A melancolia do pai, da qual se torna herdeiro, era devido a duas culpas: a de ter blasfemado contra Deus, ainda na infância, e a de ter violado a mãe de Kiekergaard, Anne Lund, analfabeta e doméstica em sua casa, quando ainda era casado com a primeira esposa. Sobre isso, o filósofo dinamarquês nos conta:
“Até os 82 anos de idade meu pai não tinha conseguido esquecer um fato terrível: quando criança, no cerrado* da Jutlândia. Pobre pastor de ovelhas esfaimado e sujeito a todos os males, do alto de uma colina enquanto cuidava dos animais, lançou contra Deus uma maldição.” (Kierkegaard Pap.

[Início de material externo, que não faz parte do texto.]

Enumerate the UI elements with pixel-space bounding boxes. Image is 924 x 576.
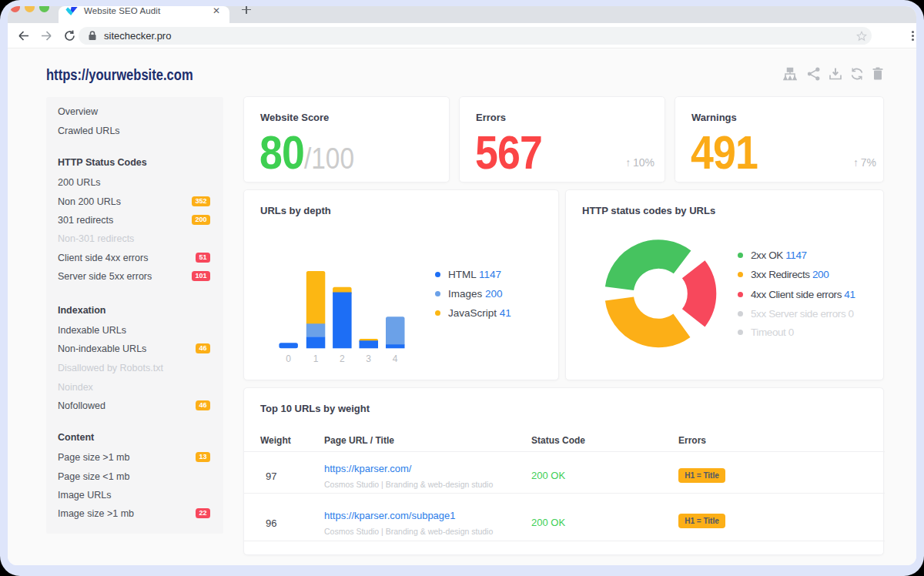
svg-text:3: 3 bbox=[366, 353, 371, 364]
svg-text:4: 4 bbox=[393, 353, 398, 364]
svg-text:2: 2 bbox=[340, 353, 345, 364]
svg-text:1: 1 bbox=[313, 353, 319, 364]
svg-text:0: 0 bbox=[286, 353, 291, 364]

VII/1 A 5)
Sobre o pecado do pai, Kierkegaard pensava que a morte de seus cinco irmãos e de sua mãe era decorrência dele:
“Foi então que se produziu o grande tremor de terra, que me impôs subitamente uma nova lei de interpretação infalível de todos os fenômenos.
Suspeitei nesse momento que a idade avançada de meu pai não era uma benção divina, mas uma maldição e que os dotes intelectuais de nossa família só tinham sido concedidos para que se precipitassem uns contra os outros.
Senti o silêncio da morte estender-se ao redor de mim, quando vi em meu pai um infeliz que devia sobreviver a todos nós, cruz plantada sobre o túmulo de suas esperanças.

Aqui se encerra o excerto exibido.